The applause dwindles down and I hear that first loud beat. Our music has begun. Now is our chance to show them what we’ve got. 5, 6, 7, 8, go! My class mates and I tap onto the stage with smiles on our faces, desire in our hearts, yet still fear in our eyes. I look out at what is believed to be our audience and I cannot see a sole, “Ahh, thank Goodness, now I can dance as if no one is watching”. The stage lights are shining so bright and so wide from everywhere I look and they are pointing right at us and at us alone. They seem so blinding and disguising to us dancers on stage, in fact they are, but in reality those lights help us dance to the best of our ability by taking away the hundreds of people whose eyes are on us and by giving us a dark, deep abyss to dance into.
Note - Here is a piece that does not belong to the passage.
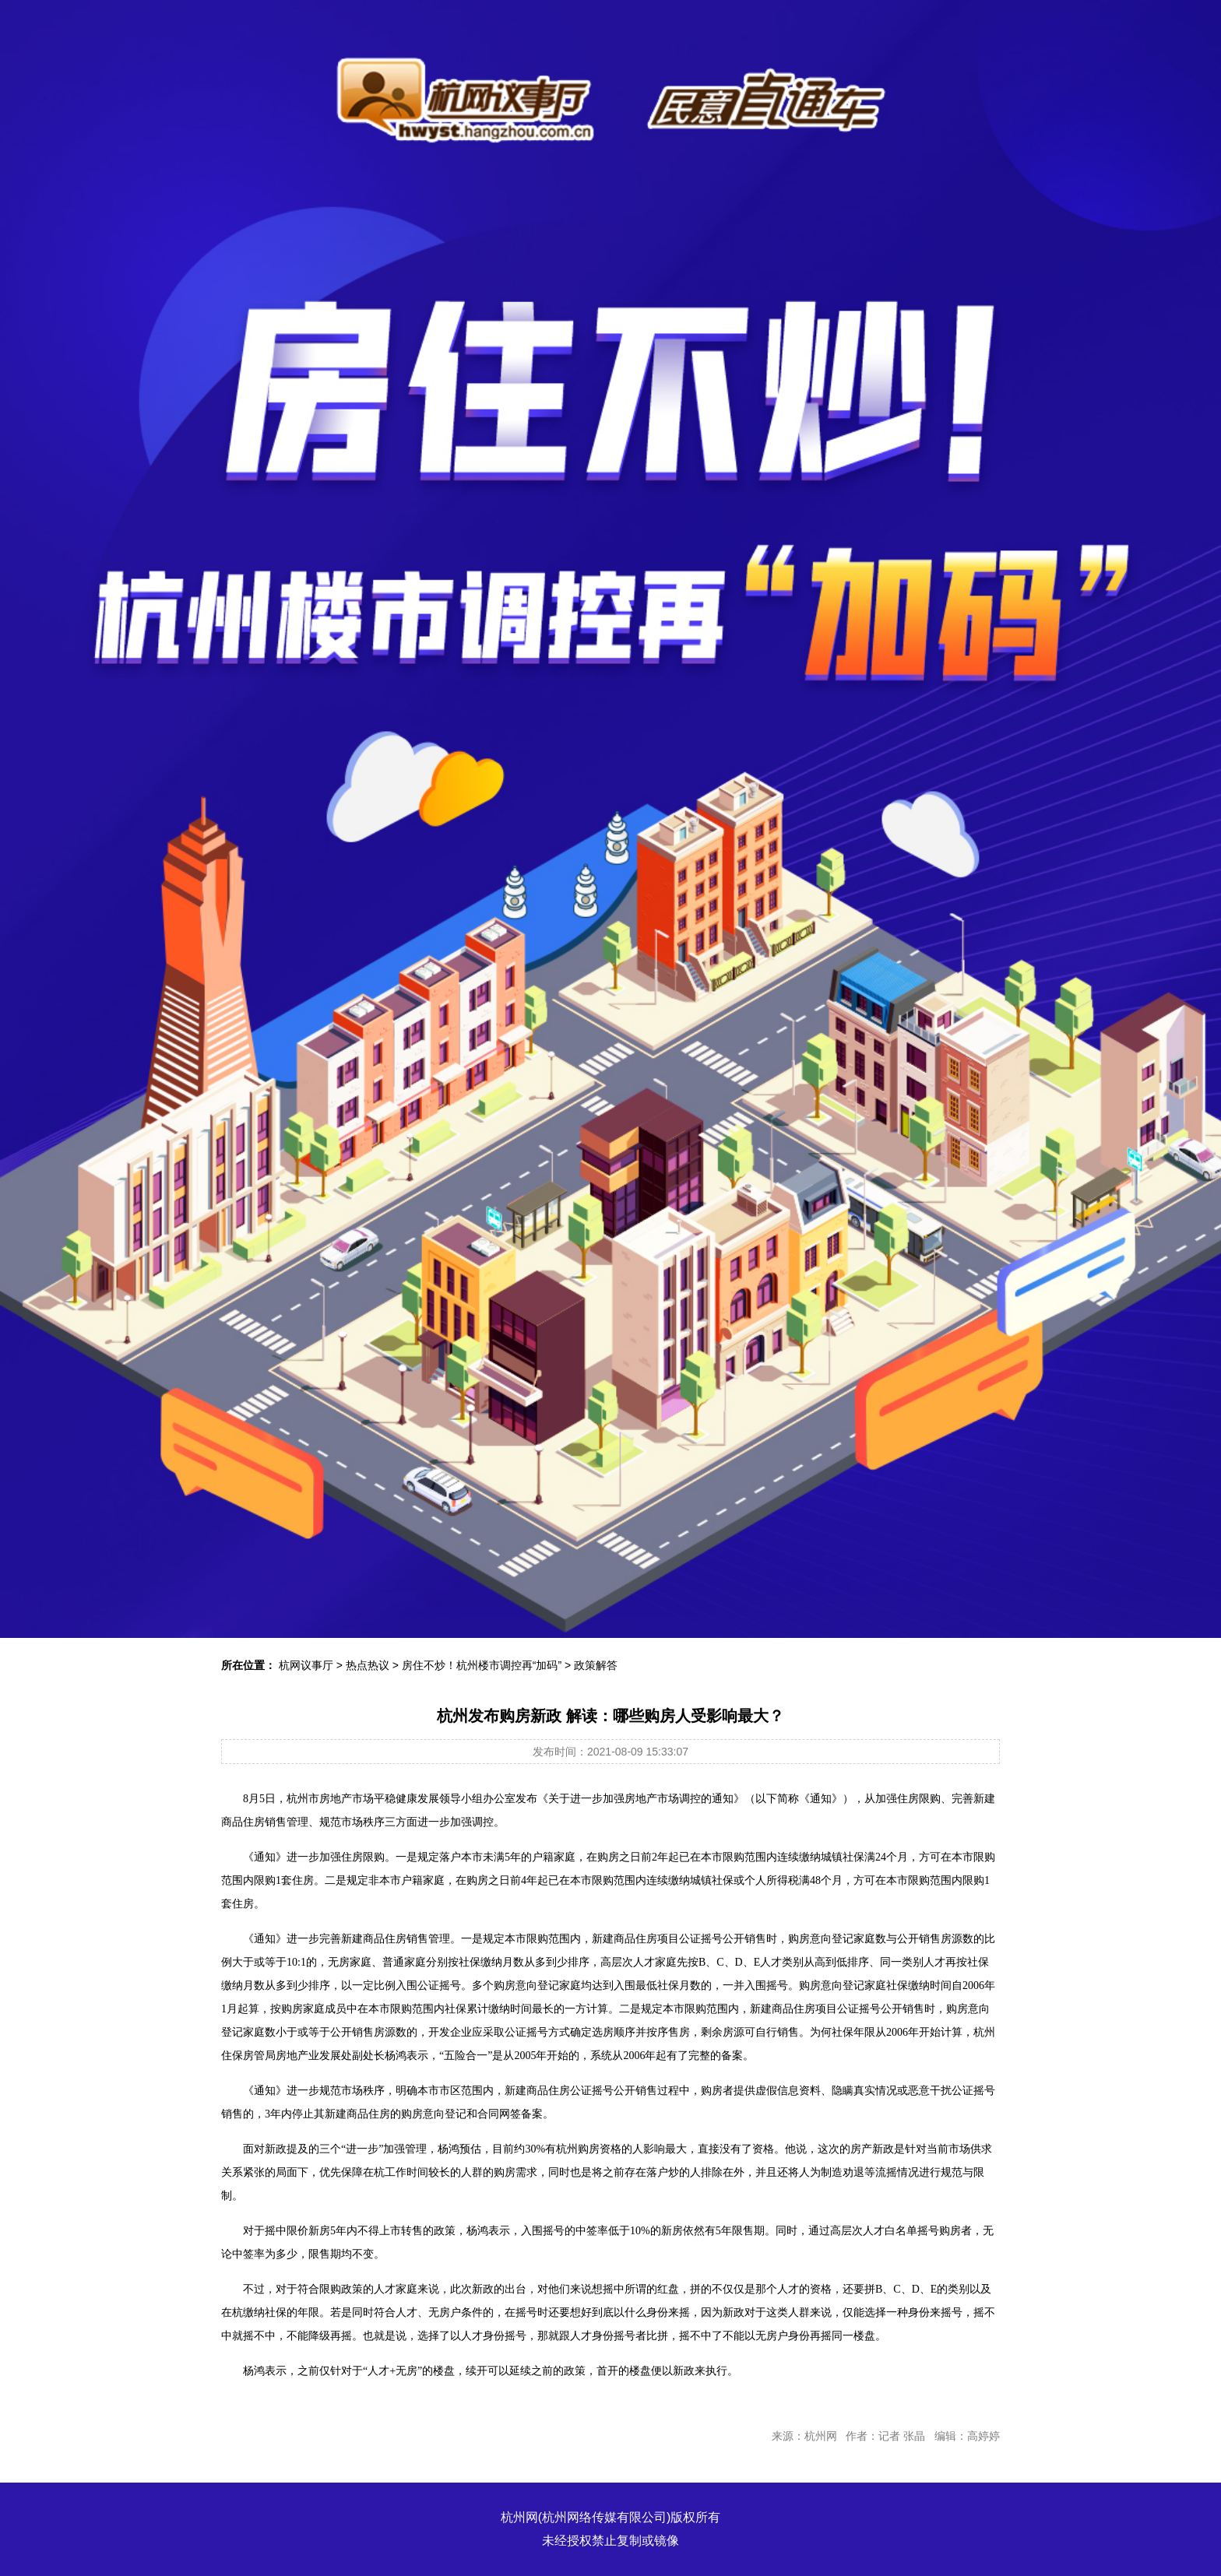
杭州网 (519, 2517)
Woo, now I can relax. We are halfway through our routine and all of the nerves are gone. We have reached the climax of our performance and are executing it beautifully. As I sing along with the lyrics in my now peaceful mind, I can naturally keep the smile on my face as my body knowingly does the dance steps it has practiced for the past eight months. This is always the fun part; the part where I am reminded of why I go through all of the treacherous, nerve-racking moments and late nights at the studio working hard. It is for these moments on these two days out of the year when I get the chance to feel completely happy, peaceful and talented, why I dance. It is what makes me a dancer, and the successful dancer that I am.
The end of our dance; the last sixteen counts; here is where those nerves come right back and set in. “Don’t mess up” we all yell in our heads at our feet and our hands. The big finish, we know we can do it because we have rehearsed it so well on so many nights before. Our minds race quickly sending messages to our arms and legs of what step to do next and exactly when to do it. As this is going on, those nerves are progressing into excitement and anxiety both to have shown our “invisible” audience what we have worked so hard on and to hear just what their reply will be.
The last step is counted “8” and a final group pose is resumed. We did it! We successfully completed our performance to our audience. The music stops and we stay still. The audience applauds loudly and yells for us all. This always seems so startling because you easily forget that in that large darkness sit hundreds of people with their eyes fixed on you waiting for the completion of your dance so they can share with you their approval. As dancers we are told to stay in our final pose for a few good seconds to accept the audience’s response, but as humans I feel we would do so even without being told to because the feeling that you get is amazing and simply put is something you just don’t want to lose. Knowing that you have just shown hundreds of people what you can do and hearing that they liked it is empowering and exhilarating. The lights go dim and we quickly, yet relentlessly run on our toes off the stage. We smile with joy and whisper to each other while passing by ten other frightened girls who wait in the wings; then we continue critiquing the elements of our performance all the way back to our dressing rooms.
Dancing is the one activity that I can do at any time on any day, and just be content and feel at peace with myself. Dancing is my stress reliever and my happy place where I can be whoever I want and do whatever crazy thing I want because Dance won’t ever judge me. After dancing for ten years, giving it up to move in my sophomore year was incredibly difficult, and thus is why if I could do one thing once more, it would be to dance; to get on a stage and just show them what I’ve got; to get up there and let lose, be myself and be free; to feel once more what I feel when I dance.